### What to do
Give back, exactly and with nothing else, the lines running from the one that contains "een tikkie lui" to the end of the entries below; do not include pictures.

--- START ---

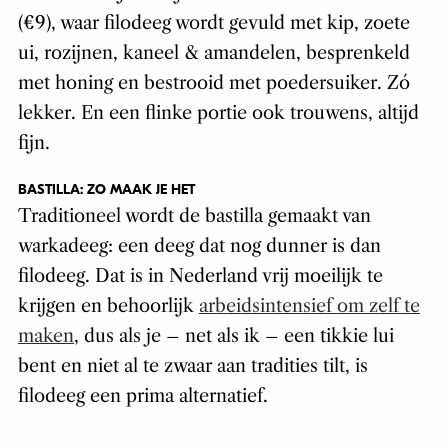
(€9), waar filodeeg wordt gevuld met kip, zoete
ui, rozijnen, kaneel & amandelen, besprenkeld
met honing en bestrooid met poedersuiker. Zó
lekker. En een flinke portie ook trouwens, altijd
fijn.
BASTILLA: ZO MAAK JE HET
Traditioneel wordt de bastilla gemaakt van
warkadeeg: een deeg dat nog dunner is dan
filodeeg. Dat is in Nederland vrij moeilijk te
krijgen en behoorlijk
arbeidsintensief om zelf te
maken
, dus als je – net als ik – een tikkie lui
bent en niet al te zwaar aan tradities tilt, is
filodeeg een prima alternatief.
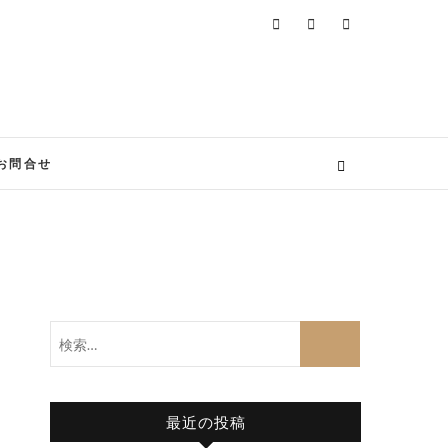
お問合せ
検
索…
最近の投稿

--- END ---

### Completed task
, dus als je – net als ik – een tikkie lui
bent en niet al te zwaar aan tradities tilt, is
filodeeg een prima alternatief.
お問合せ
検
索…
最近の投稿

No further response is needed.